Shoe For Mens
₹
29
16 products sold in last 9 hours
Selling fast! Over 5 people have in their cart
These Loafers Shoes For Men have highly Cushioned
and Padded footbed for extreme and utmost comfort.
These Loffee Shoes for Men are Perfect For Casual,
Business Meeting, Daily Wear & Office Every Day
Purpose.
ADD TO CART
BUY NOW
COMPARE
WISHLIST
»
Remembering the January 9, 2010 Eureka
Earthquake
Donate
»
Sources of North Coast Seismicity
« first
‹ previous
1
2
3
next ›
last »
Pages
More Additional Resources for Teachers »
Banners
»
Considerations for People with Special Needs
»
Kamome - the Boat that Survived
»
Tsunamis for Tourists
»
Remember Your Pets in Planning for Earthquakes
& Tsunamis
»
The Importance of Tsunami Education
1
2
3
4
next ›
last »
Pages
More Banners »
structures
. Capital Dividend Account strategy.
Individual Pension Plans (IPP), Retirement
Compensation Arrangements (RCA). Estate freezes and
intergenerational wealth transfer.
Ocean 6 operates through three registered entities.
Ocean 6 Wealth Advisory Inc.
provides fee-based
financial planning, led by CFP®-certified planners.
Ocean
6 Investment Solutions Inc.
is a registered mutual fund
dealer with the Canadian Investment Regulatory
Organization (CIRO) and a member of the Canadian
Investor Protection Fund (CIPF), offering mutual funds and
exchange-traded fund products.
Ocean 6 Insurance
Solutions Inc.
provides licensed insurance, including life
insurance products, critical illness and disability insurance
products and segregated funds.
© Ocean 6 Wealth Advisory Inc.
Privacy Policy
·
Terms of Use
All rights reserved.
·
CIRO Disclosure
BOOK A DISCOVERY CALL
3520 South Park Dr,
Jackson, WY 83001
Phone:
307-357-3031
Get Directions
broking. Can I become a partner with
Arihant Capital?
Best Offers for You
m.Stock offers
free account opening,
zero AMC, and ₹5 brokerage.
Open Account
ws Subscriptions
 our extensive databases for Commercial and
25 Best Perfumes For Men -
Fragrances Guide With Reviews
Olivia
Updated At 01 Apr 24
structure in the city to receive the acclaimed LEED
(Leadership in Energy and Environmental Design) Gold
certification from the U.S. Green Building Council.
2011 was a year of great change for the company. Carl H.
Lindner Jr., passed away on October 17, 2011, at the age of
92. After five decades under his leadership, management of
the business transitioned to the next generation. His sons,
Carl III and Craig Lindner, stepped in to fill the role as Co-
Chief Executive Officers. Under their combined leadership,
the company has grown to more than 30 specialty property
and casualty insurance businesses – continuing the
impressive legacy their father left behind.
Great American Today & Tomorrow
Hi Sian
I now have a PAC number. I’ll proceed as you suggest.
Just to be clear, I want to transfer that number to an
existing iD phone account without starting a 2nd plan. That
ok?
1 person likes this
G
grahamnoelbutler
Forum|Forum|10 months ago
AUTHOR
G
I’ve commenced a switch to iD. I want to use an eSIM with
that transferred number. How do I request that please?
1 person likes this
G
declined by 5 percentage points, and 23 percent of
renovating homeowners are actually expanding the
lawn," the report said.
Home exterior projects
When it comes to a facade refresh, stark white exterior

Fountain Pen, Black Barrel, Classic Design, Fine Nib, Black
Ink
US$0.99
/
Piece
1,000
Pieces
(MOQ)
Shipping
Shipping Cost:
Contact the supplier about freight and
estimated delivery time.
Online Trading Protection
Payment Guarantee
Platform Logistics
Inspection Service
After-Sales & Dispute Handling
+ + + + +
Problem description:
Check each line of the records for "Advisory" and copy the ones that contain it.

Solution for this task:
Ocean 6 Wealth Advisory Inc.
© Ocean 6 Wealth Advisory Inc.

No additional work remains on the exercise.